Only, the review showed the muscle and back-and-forth required for minimal pickup. Instead, I want the Acorn Grabber 2000. That’s not its real name, but at the lowest price point of $600 for a 12″, I’m curious if a hardware store near me rents them. Because holy mother-effing cow—those little cleat-like prongs picked up acorns and pinged them into the cage like magic.
I’m feeling good. I can tell because there’s a light hopefulness, a sweet satisfaction of a well-balanced day—some meaning from working with clients, some exercise playing ground-height volleyball with Evelyn and Dave using our see-through beach ball packed with glitter, and a bit of relaxation reading my book and eating a taco salad.
Space Jam is playing on a big screen at a park near us in a few days, which sent me to check the weather.

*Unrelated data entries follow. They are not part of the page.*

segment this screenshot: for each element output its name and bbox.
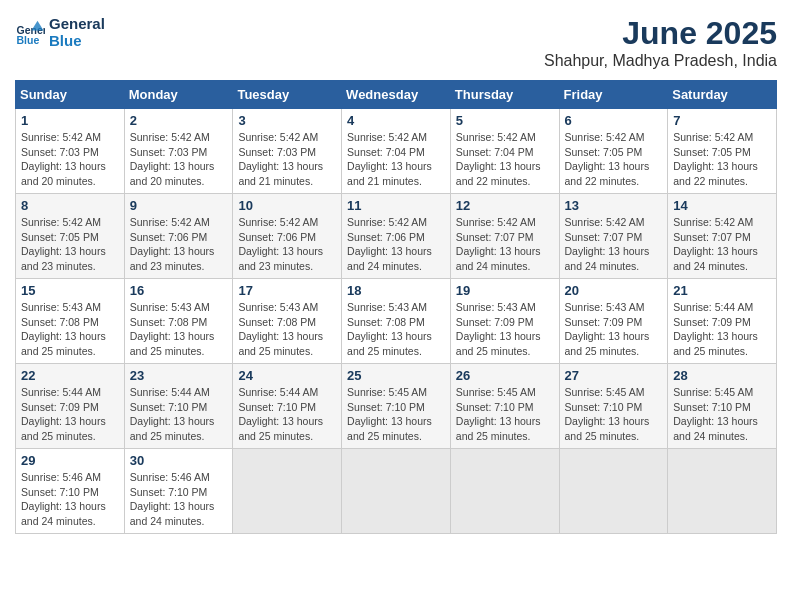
day-info: Sunrise: 5:45 AMSunset: 7:10 PMDaylight:… — [456, 386, 541, 442]
day-info: Sunrise: 5:45 AMSunset: 7:10 PMDaylight:… — [673, 386, 758, 442]
calendar-cell: 30 Sunrise: 5:46 AMSunset: 7:10 PMDaylig… — [124, 449, 233, 534]
day-number: 4 — [347, 113, 445, 128]
day-number: 7 — [673, 113, 771, 128]
calendar-cell: 19 Sunrise: 5:43 AMSunset: 7:09 PMDaylig… — [450, 279, 559, 364]
calendar-table: SundayMondayTuesdayWednesdayThursdayFrid… — [15, 80, 777, 534]
day-info: Sunrise: 5:42 AMSunset: 7:07 PMDaylight:… — [565, 216, 650, 272]
day-info: Sunrise: 5:44 AMSunset: 7:10 PMDaylight:… — [238, 386, 323, 442]
calendar-cell: 2 Sunrise: 5:42 AMSunset: 7:03 PMDayligh… — [124, 109, 233, 194]
day-number: 24 — [238, 368, 336, 383]
day-info: Sunrise: 5:42 AMSunset: 7:06 PMDaylight:… — [347, 216, 432, 272]
calendar-cell: 6 Sunrise: 5:42 AMSunset: 7:05 PMDayligh… — [559, 109, 668, 194]
day-info: Sunrise: 5:42 AMSunset: 7:05 PMDaylight:… — [21, 216, 106, 272]
calendar-cell: 8 Sunrise: 5:42 AMSunset: 7:05 PMDayligh… — [16, 194, 125, 279]
day-info: Sunrise: 5:42 AMSunset: 7:03 PMDaylight:… — [21, 131, 106, 187]
month-title: June 2025 — [544, 15, 777, 52]
calendar-cell: 22 Sunrise: 5:44 AMSunset: 7:09 PMDaylig… — [16, 364, 125, 449]
day-info: Sunrise: 5:45 AMSunset: 7:10 PMDaylight:… — [565, 386, 650, 442]
header-monday: Monday — [124, 81, 233, 109]
day-number: 29 — [21, 453, 119, 468]
day-info: Sunrise: 5:45 AMSunset: 7:10 PMDaylight:… — [347, 386, 432, 442]
logo-blue: Blue — [49, 32, 105, 49]
day-info: Sunrise: 5:42 AMSunset: 7:05 PMDaylight:… — [565, 131, 650, 187]
calendar-cell: 23 Sunrise: 5:44 AMSunset: 7:10 PMDaylig… — [124, 364, 233, 449]
header-thursday: Thursday — [450, 81, 559, 109]
svg-text:Blue: Blue — [17, 34, 40, 46]
logo-icon: General Blue — [15, 17, 45, 47]
calendar-header-row: SundayMondayTuesdayWednesdayThursdayFrid… — [16, 81, 777, 109]
week-row-5: 29 Sunrise: 5:46 AMSunset: 7:10 PMDaylig… — [16, 449, 777, 534]
week-row-2: 8 Sunrise: 5:42 AMSunset: 7:05 PMDayligh… — [16, 194, 777, 279]
day-info: Sunrise: 5:46 AMSunset: 7:10 PMDaylight:… — [21, 471, 106, 527]
calendar-cell: 18 Sunrise: 5:43 AMSunset: 7:08 PMDaylig… — [342, 279, 451, 364]
calendar-cell: 3 Sunrise: 5:42 AMSunset: 7:03 PMDayligh… — [233, 109, 342, 194]
header-saturday: Saturday — [668, 81, 777, 109]
day-number: 13 — [565, 198, 663, 213]
day-number: 5 — [456, 113, 554, 128]
calendar-cell: 26 Sunrise: 5:45 AMSunset: 7:10 PMDaylig… — [450, 364, 559, 449]
day-number: 14 — [673, 198, 771, 213]
day-info: Sunrise: 5:42 AMSunset: 7:06 PMDaylight:… — [238, 216, 323, 272]
calendar-cell: 5 Sunrise: 5:42 AMSunset: 7:04 PMDayligh… — [450, 109, 559, 194]
day-number: 16 — [130, 283, 228, 298]
week-row-1: 1 Sunrise: 5:42 AMSunset: 7:03 PMDayligh… — [16, 109, 777, 194]
day-number: 9 — [130, 198, 228, 213]
calendar-cell: 15 Sunrise: 5:43 AMSunset: 7:08 PMDaylig… — [16, 279, 125, 364]
calendar-cell: 16 Sunrise: 5:43 AMSunset: 7:08 PMDaylig… — [124, 279, 233, 364]
day-number: 25 — [347, 368, 445, 383]
day-number: 20 — [565, 283, 663, 298]
calendar-cell — [450, 449, 559, 534]
day-number: 19 — [456, 283, 554, 298]
day-number: 12 — [456, 198, 554, 213]
calendar-cell: 25 Sunrise: 5:45 AMSunset: 7:10 PMDaylig… — [342, 364, 451, 449]
day-info: Sunrise: 5:44 AMSunset: 7:10 PMDaylight:… — [130, 386, 215, 442]
calendar-cell: 20 Sunrise: 5:43 AMSunset: 7:09 PMDaylig… — [559, 279, 668, 364]
calendar-cell: 7 Sunrise: 5:42 AMSunset: 7:05 PMDayligh… — [668, 109, 777, 194]
day-info: Sunrise: 5:43 AMSunset: 7:09 PMDaylight:… — [565, 301, 650, 357]
calendar-cell: 12 Sunrise: 5:42 AMSunset: 7:07 PMDaylig… — [450, 194, 559, 279]
calendar-cell: 17 Sunrise: 5:43 AMSunset: 7:08 PMDaylig… — [233, 279, 342, 364]
day-number: 6 — [565, 113, 663, 128]
day-number: 18 — [347, 283, 445, 298]
calendar-cell: 27 Sunrise: 5:45 AMSunset: 7:10 PMDaylig… — [559, 364, 668, 449]
day-number: 8 — [21, 198, 119, 213]
day-info: Sunrise: 5:43 AMSunset: 7:08 PMDaylight:… — [21, 301, 106, 357]
day-number: 15 — [21, 283, 119, 298]
day-info: Sunrise: 5:42 AMSunset: 7:04 PMDaylight:… — [347, 131, 432, 187]
day-number: 26 — [456, 368, 554, 383]
day-info: Sunrise: 5:42 AMSunset: 7:03 PMDaylight:… — [130, 131, 215, 187]
calendar-cell: 28 Sunrise: 5:45 AMSunset: 7:10 PMDaylig… — [668, 364, 777, 449]
day-number: 17 — [238, 283, 336, 298]
day-info: Sunrise: 5:42 AMSunset: 7:04 PMDaylight:… — [456, 131, 541, 187]
day-info: Sunrise: 5:43 AMSunset: 7:08 PMDaylight:… — [130, 301, 215, 357]
day-info: Sunrise: 5:42 AMSunset: 7:07 PMDaylight:… — [673, 216, 758, 272]
calendar-cell: 21 Sunrise: 5:44 AMSunset: 7:09 PMDaylig… — [668, 279, 777, 364]
calendar-cell: 4 Sunrise: 5:42 AMSunset: 7:04 PMDayligh… — [342, 109, 451, 194]
calendar-cell: 24 Sunrise: 5:44 AMSunset: 7:10 PMDaylig… — [233, 364, 342, 449]
header-sunday: Sunday — [16, 81, 125, 109]
calendar-cell: 29 Sunrise: 5:46 AMSunset: 7:10 PMDaylig… — [16, 449, 125, 534]
day-number: 11 — [347, 198, 445, 213]
day-info: Sunrise: 5:42 AMSunset: 7:03 PMDaylight:… — [238, 131, 323, 187]
week-row-3: 15 Sunrise: 5:43 AMSunset: 7:08 PMDaylig… — [16, 279, 777, 364]
header-tuesday: Tuesday — [233, 81, 342, 109]
calendar-cell: 14 Sunrise: 5:42 AMSunset: 7:07 PMDaylig… — [668, 194, 777, 279]
calendar-cell — [668, 449, 777, 534]
calendar-cell: 13 Sunrise: 5:42 AMSunset: 7:07 PMDaylig… — [559, 194, 668, 279]
day-info: Sunrise: 5:42 AMSunset: 7:07 PMDaylight:… — [456, 216, 541, 272]
day-number: 30 — [130, 453, 228, 468]
day-number: 21 — [673, 283, 771, 298]
day-info: Sunrise: 5:43 AMSunset: 7:08 PMDaylight:… — [238, 301, 323, 357]
week-row-4: 22 Sunrise: 5:44 AMSunset: 7:09 PMDaylig… — [16, 364, 777, 449]
header-friday: Friday — [559, 81, 668, 109]
day-number: 1 — [21, 113, 119, 128]
header-wednesday: Wednesday — [342, 81, 451, 109]
day-info: Sunrise: 5:46 AMSunset: 7:10 PMDaylight:… — [130, 471, 215, 527]
day-info: Sunrise: 5:44 AMSunset: 7:09 PMDaylight:… — [21, 386, 106, 442]
day-number: 3 — [238, 113, 336, 128]
calendar-cell: 1 Sunrise: 5:42 AMSunset: 7:03 PMDayligh… — [16, 109, 125, 194]
header: General Blue General Blue June 2025 Shah… — [15, 15, 777, 70]
calendar-cell — [342, 449, 451, 534]
location-title: Shahpur, Madhya Pradesh, India — [544, 52, 777, 70]
calendar-cell — [559, 449, 668, 534]
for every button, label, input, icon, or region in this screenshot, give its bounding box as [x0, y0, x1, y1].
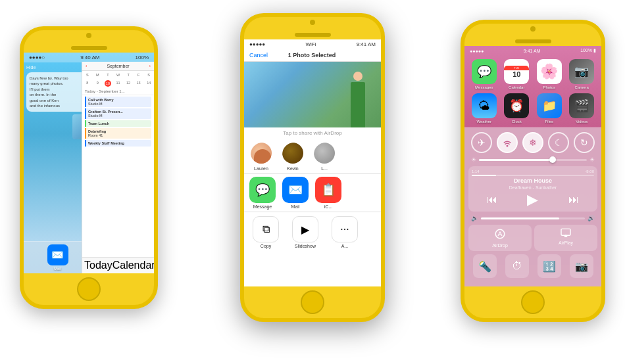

Sun, sun, sun, and high 70s. Meanwhile, back home (yes, I still call Washington home), it’s in the low 50s. Having sunny weather like this heading into November feels like, by moving, I’ve cheated the system and bypassed the Northwest winter blues.
Then four days from now I see a 25-degree dip, sending us into the 40s—and 20s at night—and I have a mini panic wondering if we need insulation around the hose bibs. If not that, I’ll at least take the hoses off.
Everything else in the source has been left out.